Synopsis: The story revolves around 400 Koreans who are enslaved and forced into labor by the Japanese at Hashima, an island rich in gems and minerals. In an attempt to secure safe passage to Japan, musician Lee Kang Ok (Hwang Jung Min), his daughter Soo Hee (Kim Su An), his bandmates, streetfighter Choi Chil Sung (So Ji Sub), comfort woman Oh Mal Nyeon (Lee Jyung Hyun) and other passengers find themselves transported to Hashima Island (Battleship Island) and forced into labor and abused by Japanese soldiers. Meanwhile, Park Moo Yung (Song Joong Ki), one of the best soldiers of the Korean Independence Movement, is sent to the island to extract Korean Independence leader Yoon Hak Cheol (Lee Geung Young). After learning of an alarming conspiracy, Moo Yung decides to smuggle out the entire Korean population from the island to free them from slavery.
Don’t get me wrong. I think Battleship Island was, in essence, a laudable movie. It had a great premise and it was based on an actual historical event. It had a strong cast and a big budget at its disposal but with this came huge expectations from the viewing public. However, while there was an obvious effort to make this film into a marvelous testament to the triumph and bravery of the enslaved Koreans against oppression, the execution came off half-baked mainly because the film tried to make the movie an actor-driven film rather than a plot-based one.
The film’s fatal flaw was in putting all of the weight of the film on a central character which was Song Joong Ki’s Park Moo Yung. The problem was there was no basis to support the character’s capability in getting the people out, except for a scene where his credentials were outlined by his superiors prior to the mission. When he was already at the island, Moo Yung mainly relied on Kang Ok to do the dirty work. It was also Kang Ok who also got the people to rally behind Moo Yung’s plan of escape. Moo Yung showed great bravery and skills as a soldier but he didn’t have the charisma to get people to take action, and that was mainly a problem.

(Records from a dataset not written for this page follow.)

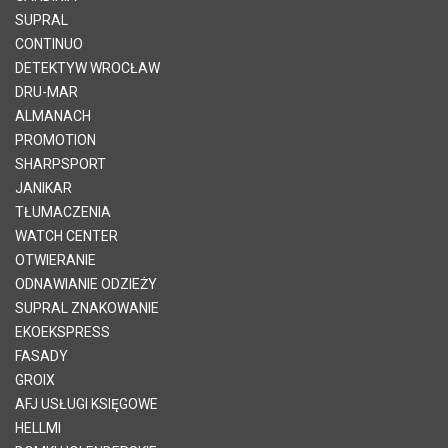
SUPRAL
CONTINUO
DETEKTYW WROCŁAW
DRU-MAR
ALMANACH
PROMOTION
SHARPSPORT
JANIKAR
TŁUMACZENIA
WATCH CENTER
OTWIERANIE
ODNAWIANIE ODZIEŻY
SUPRAL ZNAKOWANIE
EKOEKSPRESS
FASADY
GROIX
AFJ USŁUGI KSIĘGOWE
HELLMI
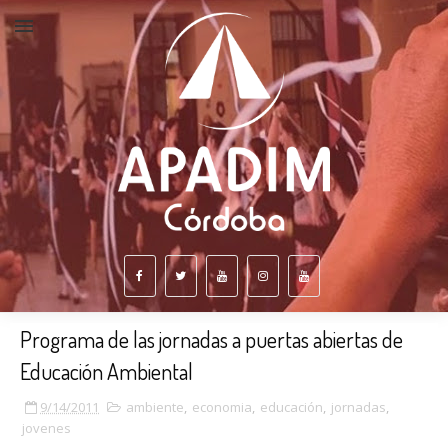
Programa de las jornadas a puertas abiertas de
Educación Ambiental
9/14/2011
ambiente
,
economia
,
educación
,
jornadas
,
jovenes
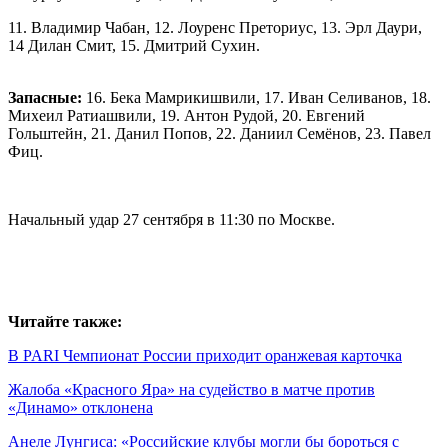
11. Владимир Чабан, 12. Лоуренс Преториус, 13. Эрл Даури,
14 Дилан Смит, 15. Дмитрий Сухин.
Запасные:
16. Бека Мамрикишвили, 17. Иван Селиванов, 18.
Михеил Ратиашвили, 19. Антон Рудой, 20. Евгений
Гольштейн, 21. Данил Попов, 22. Даниил Семёнов, 23. Павел
Фиц.
Начальный удар 27 сентября в 11:30 по Москве.
Читайте также:
В PARI Чемпионат России приходит оранжевая карточка
Жалоба «Красного Яра» на судейство в матче против
«Динамо» отклонена
Анеле Лунгиса: «Российские клубы могли бы бороться с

The character that did show promise of being a leader was So Ji Sub’s Chil Sung. However, his character was not given a proper backstory and context to explain why he was always trying to pick a fight. The film mainly relied on So Ji Sub’s acting skills to convey a character that audiences can relate to. He did so successfully but the film only gave him so much elbow room to really shine. He wasn’t even included in the escape plan and was only saved as an afterthought which really was a goof on the part of Moo Yung. He never made an effort to recruit a valuable character like Chil Sung to his side. That too, was not made clear.
The only character that I could totally get behind in this film was Kang Ok. He showed consistency from the beginning and had the clearest motivation of wanting to get out of the island. His scenes with his daughter and his bandmates were the testament to his influence on people. For someone who mainly played it safe, he stuck out his neck more than what was necessary to save his child, his friends and the rest of the slaves at the camp. Plus, he was the only person resourceful enough and smart enough to think quickly in a crisis when the purported leader of the rebellion was busy fighting.

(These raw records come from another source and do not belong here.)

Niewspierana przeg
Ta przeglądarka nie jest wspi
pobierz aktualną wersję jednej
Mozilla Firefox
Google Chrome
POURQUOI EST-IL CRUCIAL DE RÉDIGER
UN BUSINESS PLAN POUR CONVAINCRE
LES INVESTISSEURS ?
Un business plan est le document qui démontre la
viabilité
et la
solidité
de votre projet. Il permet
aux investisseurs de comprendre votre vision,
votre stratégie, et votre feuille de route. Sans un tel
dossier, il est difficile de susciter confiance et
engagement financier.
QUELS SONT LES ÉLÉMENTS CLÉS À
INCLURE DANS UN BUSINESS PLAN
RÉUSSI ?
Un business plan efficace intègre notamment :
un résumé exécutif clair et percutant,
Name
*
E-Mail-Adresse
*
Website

All in all, the film’s fatal flaw was in failing to develop a relationship between the characters and the audience. It was such a waste of good talent because the actors delivered on what was required of them. However, the film was written and its entire approach limited the impact of the characters and the film as a whole. In my opinion, director Ryoo Seung Wan could have done better with over two hours of film time than what was actually delivered.